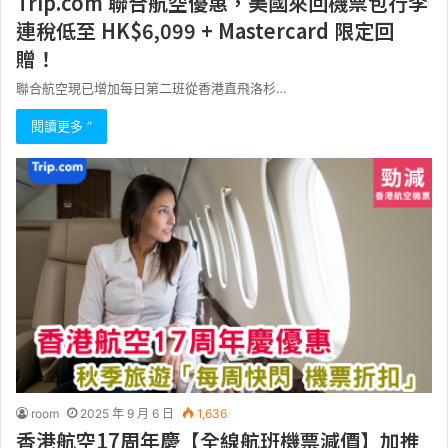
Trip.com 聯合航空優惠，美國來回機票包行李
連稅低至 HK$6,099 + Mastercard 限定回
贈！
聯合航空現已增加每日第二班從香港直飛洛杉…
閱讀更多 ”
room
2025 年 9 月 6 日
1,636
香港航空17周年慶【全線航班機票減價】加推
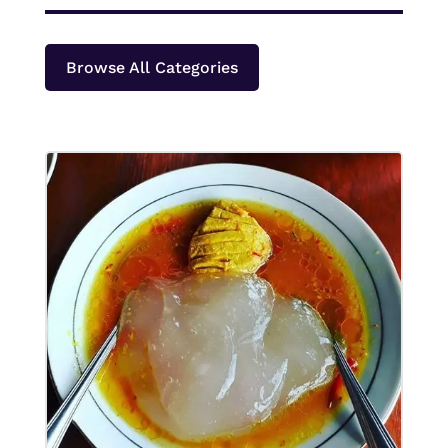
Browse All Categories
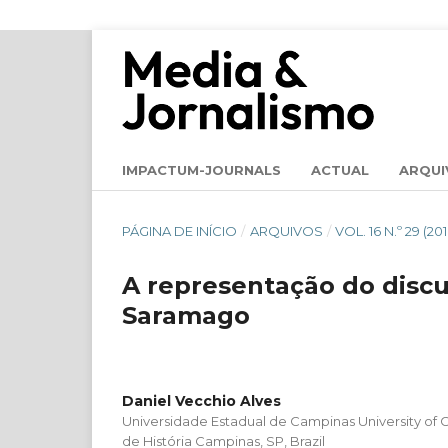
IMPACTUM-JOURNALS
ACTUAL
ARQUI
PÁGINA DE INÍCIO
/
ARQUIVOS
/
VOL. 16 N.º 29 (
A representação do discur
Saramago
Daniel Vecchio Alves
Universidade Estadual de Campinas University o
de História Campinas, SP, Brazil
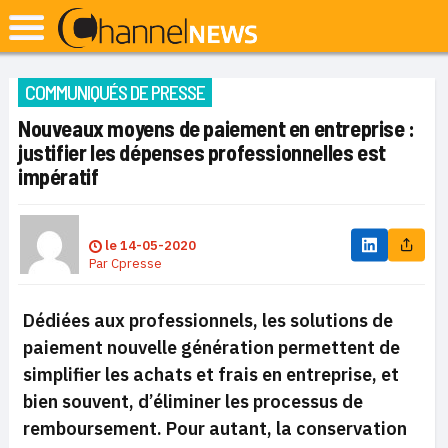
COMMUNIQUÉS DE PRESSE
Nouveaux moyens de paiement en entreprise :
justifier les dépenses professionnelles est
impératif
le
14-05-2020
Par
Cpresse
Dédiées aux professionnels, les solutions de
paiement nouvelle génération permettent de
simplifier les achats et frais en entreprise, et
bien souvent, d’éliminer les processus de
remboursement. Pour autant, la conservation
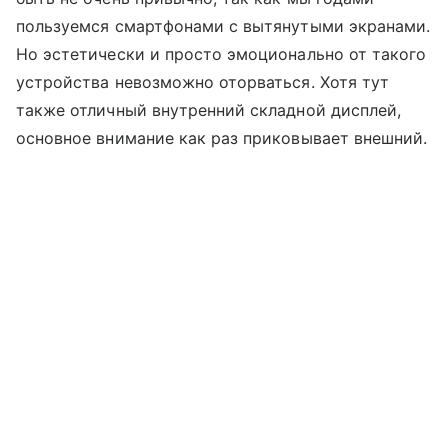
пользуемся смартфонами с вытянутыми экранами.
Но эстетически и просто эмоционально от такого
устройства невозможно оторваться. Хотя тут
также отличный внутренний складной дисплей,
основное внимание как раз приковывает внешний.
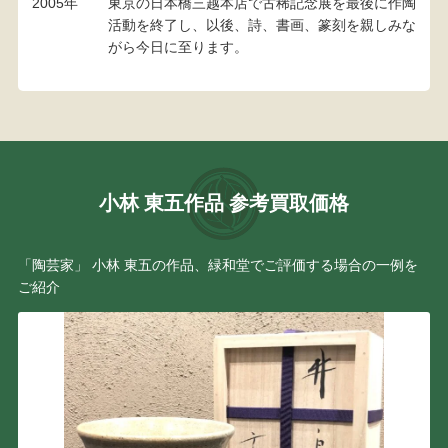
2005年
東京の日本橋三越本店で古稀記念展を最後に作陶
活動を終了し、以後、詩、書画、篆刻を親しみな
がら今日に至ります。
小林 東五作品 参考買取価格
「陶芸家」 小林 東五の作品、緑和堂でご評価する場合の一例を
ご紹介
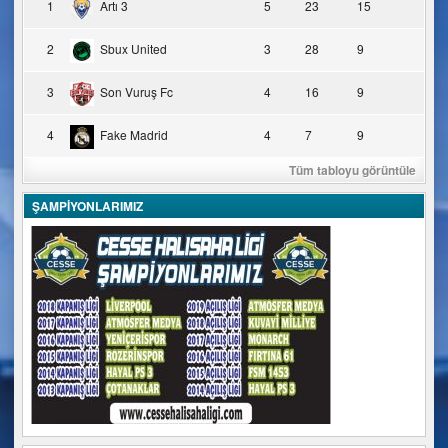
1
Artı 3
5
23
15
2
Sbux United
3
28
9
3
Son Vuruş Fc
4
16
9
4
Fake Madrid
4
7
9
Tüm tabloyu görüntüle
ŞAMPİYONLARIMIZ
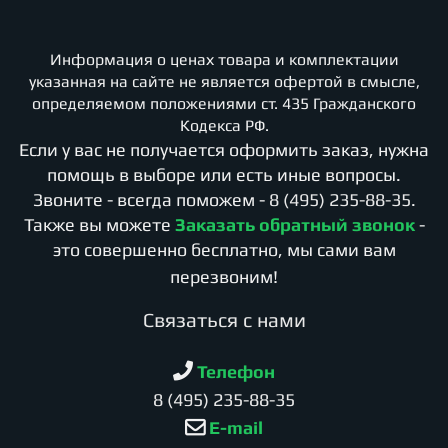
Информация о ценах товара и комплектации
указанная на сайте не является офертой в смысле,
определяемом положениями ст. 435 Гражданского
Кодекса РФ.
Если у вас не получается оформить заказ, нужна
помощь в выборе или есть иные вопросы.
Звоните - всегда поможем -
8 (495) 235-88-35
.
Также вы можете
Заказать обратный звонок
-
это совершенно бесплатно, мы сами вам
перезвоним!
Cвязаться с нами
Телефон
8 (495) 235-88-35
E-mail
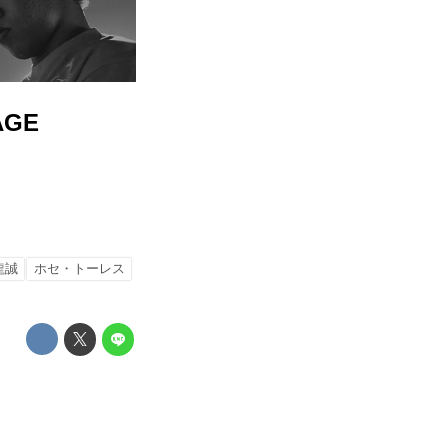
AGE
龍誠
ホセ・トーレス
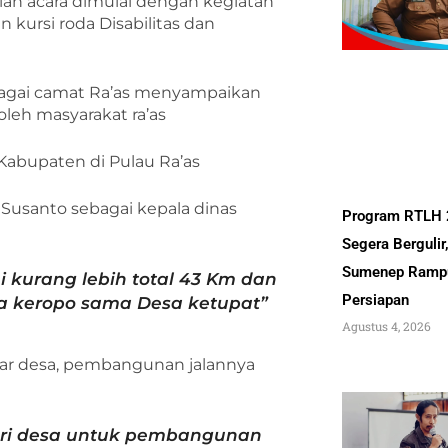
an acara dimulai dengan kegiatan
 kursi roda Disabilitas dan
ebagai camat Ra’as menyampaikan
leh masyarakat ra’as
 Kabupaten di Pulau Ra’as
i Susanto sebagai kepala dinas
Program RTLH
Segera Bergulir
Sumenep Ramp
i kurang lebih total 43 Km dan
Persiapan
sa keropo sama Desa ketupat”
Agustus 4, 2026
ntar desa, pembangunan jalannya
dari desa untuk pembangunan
--------
[Problem to solve]
Repeat each entry above exactly. Omit the pictures.

[Expected answer]
Trip.com 聯合航空優惠，美國來回機票包行李
連稅低至 HK$6,099 + Mastercard 限定回
贈！
聯合航空現已增加每日第二班從香港直飛洛杉…
閱讀更多 ”
room
2025 年 9 月 6 日
1,636
香港航空17周年慶【全線航班機票減價】加推
Browse All Categories
IMPACTUM-JOURNALS
ACTUAL
ARQUI
PÁGINA DE INÍCIO
/
ARQUIVOS
/
VOL. 16 N.º 29 (
A representação do discur
Saramago
Daniel Vecchio Alves
Universidade Estadual de Campinas University o
de História Campinas, SP, Brazil
COMMUNIQUÉS DE PRESSE
Nouveaux moyens de paiement en entreprise :
justifier les dépenses professionnelles est
impératif
le
14-05-2020
Par
Cpresse
Dédiées aux professionnels, les solutions de
paiement nouvelle génération permettent de
simplifier les achats et frais en entreprise, et
bien souvent, d’éliminer les processus de
remboursement. Pour autant, la conservation
пользуемся смартфонами с вытянутыми экранами.
Но эстетически и просто эмоционально от такого
устройства невозможно оторваться. Хотя тут
также отличный внутренний складной дисплей,
основное внимание как раз приковывает внешний.
2005年
東京の日本橋三越本店で古稀記念展を最後に作陶
活動を終了し、以後、詩、書画、篆刻を親しみな
がら今日に至ります。
小林 東五作品 参考買取価格
「陶芸家」 小林 東五の作品、緑和堂でご評価する場合の一例を
ご紹介
1
Artı 3
5
23
15
2
Sbux United
3
28
9
3
Son Vuruş Fc
4
16
9
4
Fake Madrid
4
7
9
Tüm tabloyu görüntüle
ŞAMPİYONLARIMIZ
Информация о ценах товара и комплектации
указанная на сайте не является офертой в смысле,
определяемом положениями ст. 435 Гражданского
Кодекса РФ.
Если у вас не получается оформить заказ, нужна
помощь в выборе или есть иные вопросы.
Звоните - всегда поможем -
8 (495) 235-88-35
.
Также вы можете
Заказать обратный звонок
-
это совершенно бесплатно, мы сами вам
перезвоним!
Cвязаться с нами
Телефон
8 (495) 235-88-35
E-mail
AGE
龍誠
ホセ・トーレス
an acara dimulai dengan kegiatan
 kursi roda Disabilitas dan
ebagai camat Ra’as menyampaikan
leh masyarakat ra’as
 Kabupaten di Pulau Ra’as
i Susanto sebagai kepala dinas
Program RTLH
Segera Bergulir
Sumenep Ramp
i kurang lebih total 43 Km dan
Persiapan
sa keropo sama Desa ketupat”
Agustus 4, 2026
ntar desa, pembangunan jalannya
dari desa untuk pembangunan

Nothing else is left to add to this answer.